Start of Data records

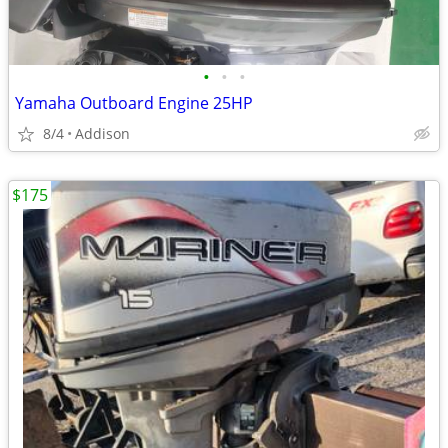
•
•
•
Yamaha Outboard Engine 25HP
8/4
Addison
$175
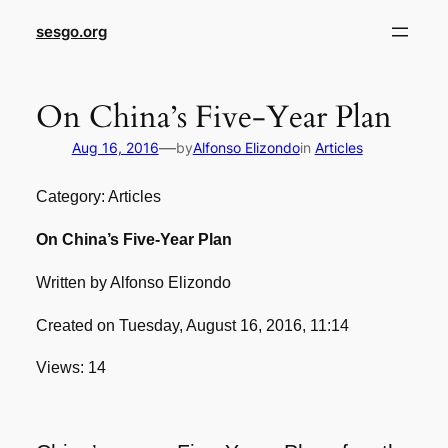
sesgo.org
On China’s Five-Year Plan
—
Aug 16, 2016
by
Alfonso Elizondo
in
Articles
Category: Articles
On China’s Five-Year Plan
Written by Alfonso Elizondo
Created on Tuesday, August 16, 2016, 11:14
Views: 14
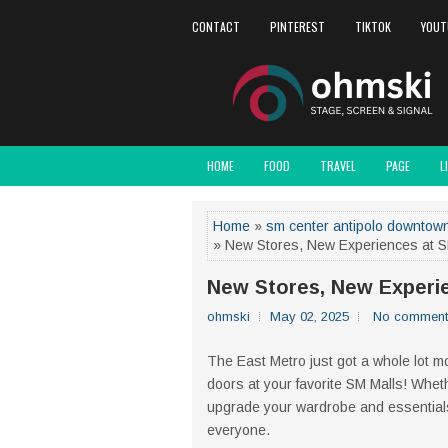
CONTACT
PINTEREST
TIKTOK
YOUT
HOME
FOOD
TRAVEL
PAGE
L
Home
»
sm center antipolo downtow
» New Stores, New Experiences at SM
New Stores, New Experie
ohmski
May 02, 2025
No comment
The East Metro just got a whole lot mor
doors at your favorite SM Malls! Wheth
upgrade your wardrobe and essentials,
everyone.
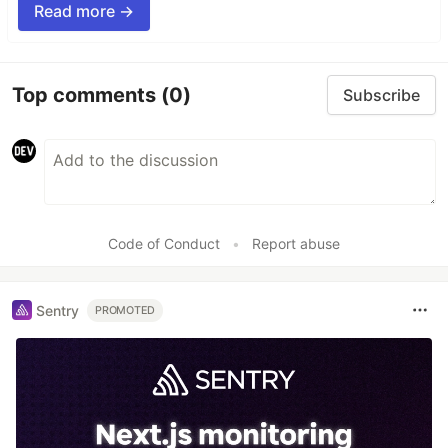
Read more →
Top comments
(0)
Subscribe
Code of Conduct
•
Report abuse
Sentry
PROMOTED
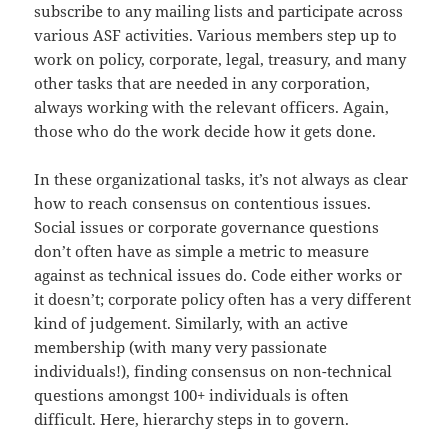
subscribe to any mailing lists and participate across
various ASF activities. Various members step up to
work on policy, corporate, legal, treasury, and many
other tasks that are needed in any corporation,
always working with the relevant officers. Again,
those who do the work decide how it gets done.
In these organizational tasks, it’s not always as clear
how to reach consensus on contentious issues.
Social issues or corporate governance questions
don’t often have as simple a metric to measure
against as technical issues do. Code either works or
it doesn’t; corporate policy often has a very different
kind of judgement. Similarly, with an active
membership (with many very passionate
individuals!), finding consensus on non-technical
questions amongst 100+ individuals is often
difficult. Here, hierarchy steps in to govern.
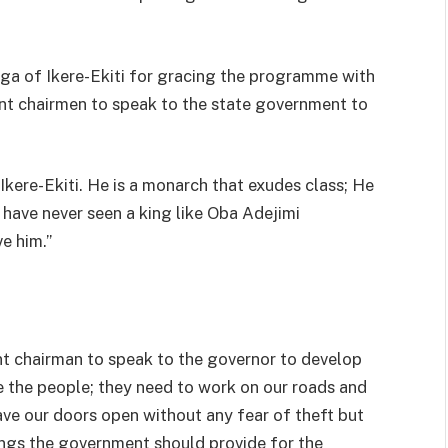
ga of Ikere-Ekiti for gracing the programme with
nt chairmen to speak to the state government to
 Ikere-Ekiti. He is a monarch that exudes class; He
e have never seen a king like Oba Adejimi
e him.’’
ent chairman to speak to the governor to develop
e the people; they need to work on our roads and
ave our doors open without any fear of theft but
hings the government should provide for the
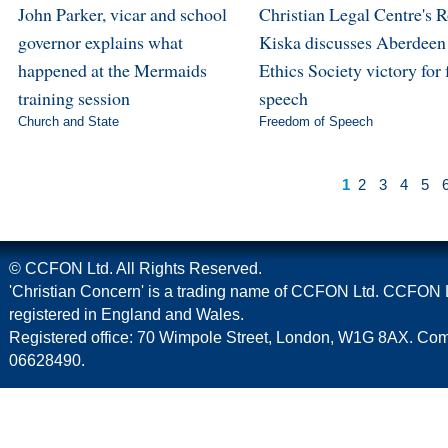
John Parker, vicar and school
Christian Legal Centre's 
governor explains what
Kiska discusses Aberdeen
happened at the Mermaids
Ethics Society victory for 
training session
speech
Church and State
Freedom of Speech
1
2
3
4
5
© CCFON Ltd. All Rights Reserved.
'Christian Concern' is a trading name of CCFON Ltd. CCFON L
registered in England and Wales.
Registered office: 70 Wimpole Street, London, W1G 8AX. C
06628490.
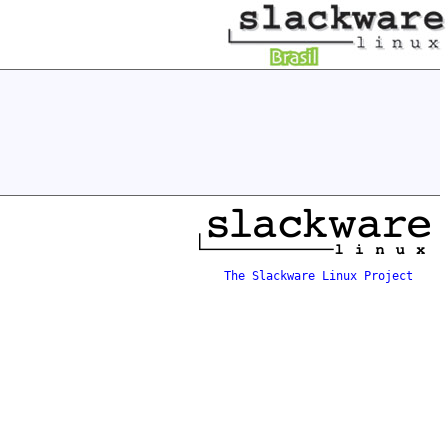
The Slackware Linux Project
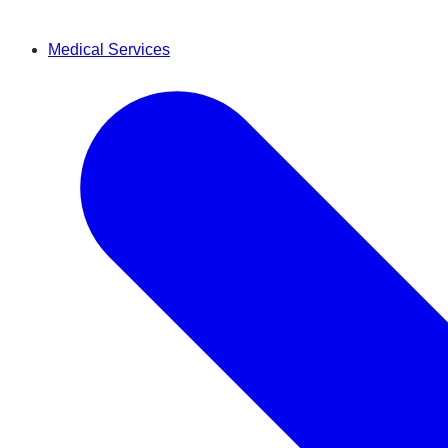
Medical Services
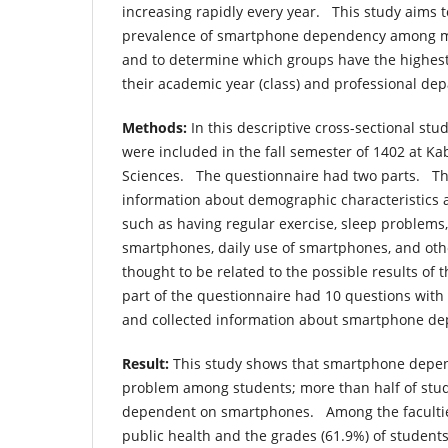
increasing rapidly every year. This study aims t
prevalence of smartphone dependency among m
and to determine which groups have the highest
their academic year (class) and professional dep
Methods:
In this descriptive cross-sectional stud
were included in the fall semester of 1402 at Ka
Sciences. The questionnaire had two parts. The
information about demographic characteristics 
such as having regular exercise, sleep problems
smartphones, daily use of smartphones, and oth
thought to be related to the possible results of
part of the questionnaire had 10 questions with a
and collected information about smartphone d
Result:
This study shows that smartphone depe
problem among students; more than half of stud
dependent on smartphones. Among the faculties
public health and the grades (61.9%) of students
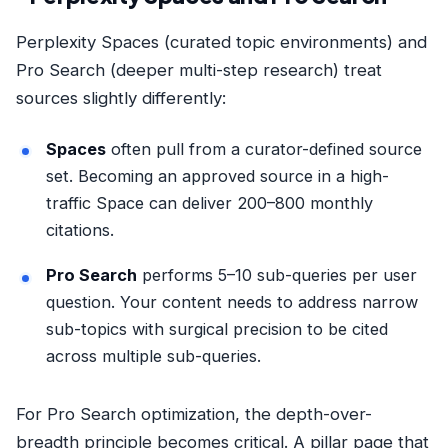
Perplexity Spaces (curated topic environments) and
Pro Search (deeper multi-step research) treat
sources slightly differently:
Spaces
often pull from a curator-defined source
set. Becoming an approved source in a high-
traffic Space can deliver 200–800 monthly
citations.
Pro Search
performs 5–10 sub-queries per user
question. Your content needs to address narrow
sub-topics with surgical precision to be cited
across multiple sub-queries.
For Pro Search optimization, the depth-over-
breadth principle becomes critical. A pillar page that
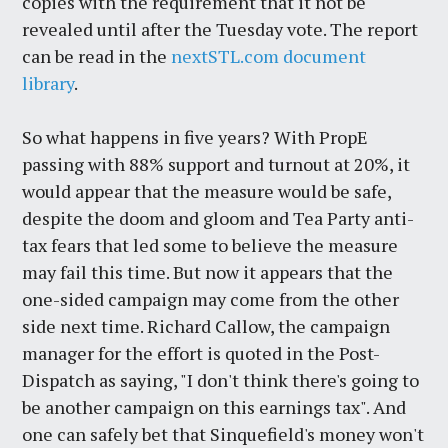
copies with the requirement that it not be
revealed until after the Tuesday vote. The report
can be read in the
nextSTL.com document
library
.
So what happens in five years? With PropE
passing with 88% support and turnout at 20%, it
would appear that the measure would be safe,
despite the doom and gloom and Tea Party anti-
tax fears that led some to believe the measure
may fail this time. But now it appears that the
one-sided campaign may come from the other
side next time. Richard Callow, the campaign
manager for the effort is quoted in the Post-
Dispatch as saying, "I don't think there's going to
be another campaign on this earnings tax". And
one can safely bet that Sinquefield's money won't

End of Data records

Directions for this task: A complete answer gives every line of the data that includes "Tuesday".

Answer box:
Created on Tuesday, August 16, 2016, 11:14
revealed until after the Tuesday vote. The report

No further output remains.